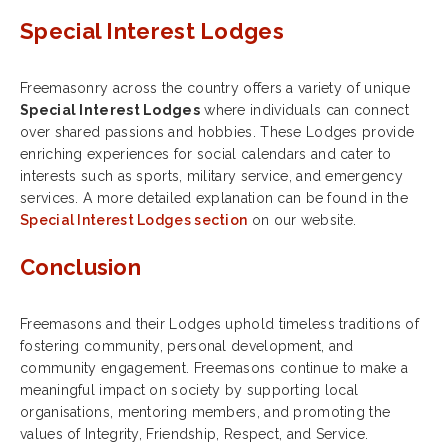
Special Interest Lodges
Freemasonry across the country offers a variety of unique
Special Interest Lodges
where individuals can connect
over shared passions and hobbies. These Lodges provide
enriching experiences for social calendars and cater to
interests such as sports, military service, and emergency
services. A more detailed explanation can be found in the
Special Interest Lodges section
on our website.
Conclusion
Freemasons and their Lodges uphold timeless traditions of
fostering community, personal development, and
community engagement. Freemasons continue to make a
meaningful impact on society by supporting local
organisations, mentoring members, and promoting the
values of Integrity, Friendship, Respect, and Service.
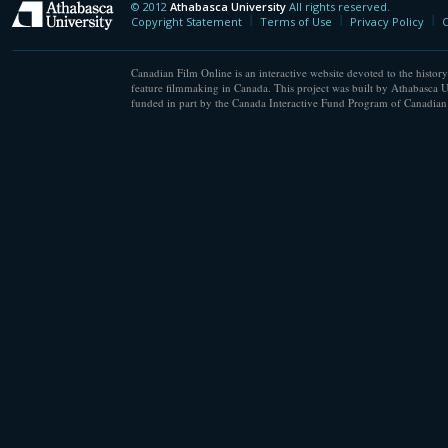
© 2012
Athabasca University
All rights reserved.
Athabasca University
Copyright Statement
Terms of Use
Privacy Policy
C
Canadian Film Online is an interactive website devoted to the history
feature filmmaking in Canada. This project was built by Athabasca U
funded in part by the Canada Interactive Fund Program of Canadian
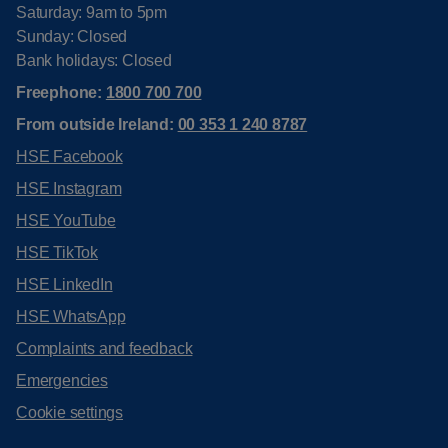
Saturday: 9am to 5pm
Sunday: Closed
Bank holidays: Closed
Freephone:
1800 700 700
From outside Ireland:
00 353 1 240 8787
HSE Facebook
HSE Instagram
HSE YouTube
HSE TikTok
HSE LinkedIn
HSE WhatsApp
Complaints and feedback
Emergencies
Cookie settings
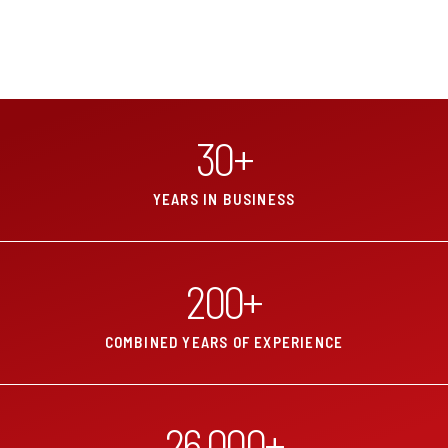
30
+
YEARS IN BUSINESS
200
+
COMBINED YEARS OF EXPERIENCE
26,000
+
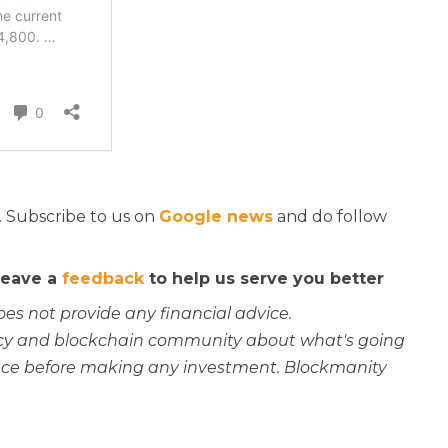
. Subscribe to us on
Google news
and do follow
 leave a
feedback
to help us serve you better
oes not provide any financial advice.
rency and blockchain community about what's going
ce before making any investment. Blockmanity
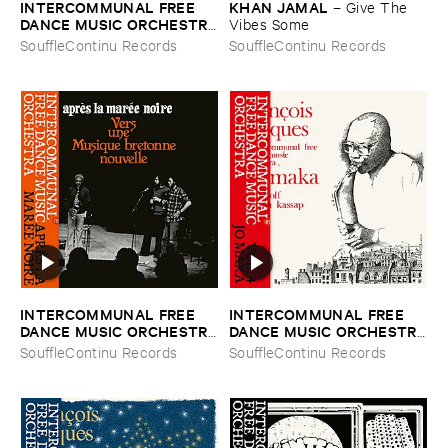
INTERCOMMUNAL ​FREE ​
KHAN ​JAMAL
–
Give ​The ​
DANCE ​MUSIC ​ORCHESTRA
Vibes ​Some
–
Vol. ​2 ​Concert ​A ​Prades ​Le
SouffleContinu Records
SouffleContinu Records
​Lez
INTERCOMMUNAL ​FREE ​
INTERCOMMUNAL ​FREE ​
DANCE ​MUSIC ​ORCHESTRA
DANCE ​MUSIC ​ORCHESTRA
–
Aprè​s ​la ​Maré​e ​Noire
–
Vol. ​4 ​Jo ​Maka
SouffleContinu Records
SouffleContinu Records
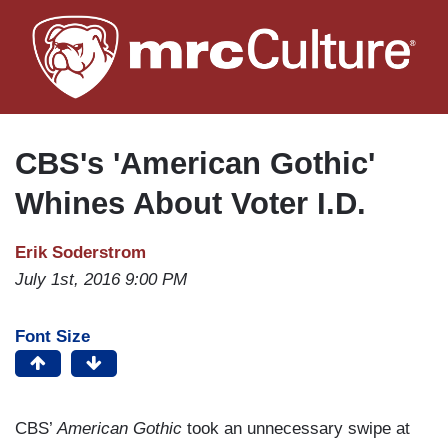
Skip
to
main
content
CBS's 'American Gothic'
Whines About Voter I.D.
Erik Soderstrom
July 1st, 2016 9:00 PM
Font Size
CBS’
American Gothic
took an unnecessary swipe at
● ● ● ● ●
→ **Task brief**
In the records, the line containing "Give ​The ​" starts the span and the final line ends it. Output exactly that span, both ends included, with no pictures and nothing else.

→ **Answer to the exercise**
Give ​The ​
DANCE ​MUSIC ​ORCHESTRA
Vibes ​Some
–
Vol. ​2 ​Concert ​A ​Prades ​Le
SouffleContinu Records
SouffleContinu Records
​Lez
INTERCOMMUNAL ​FREE ​
INTERCOMMUNAL ​FREE ​
DANCE ​MUSIC ​ORCHESTRA
DANCE ​MUSIC ​ORCHESTRA
–
Aprè​s ​la ​Maré​e ​Noire
–
Vol. ​4 ​Jo ​Maka
SouffleContinu Records
SouffleContinu Records
Skip
to
main
content
CBS's 'American Gothic'
Whines About Voter I.D.
Erik Soderstrom
July 1st, 2016 9:00 PM
Font Size
CBS’
American Gothic
took an unnecessary swipe at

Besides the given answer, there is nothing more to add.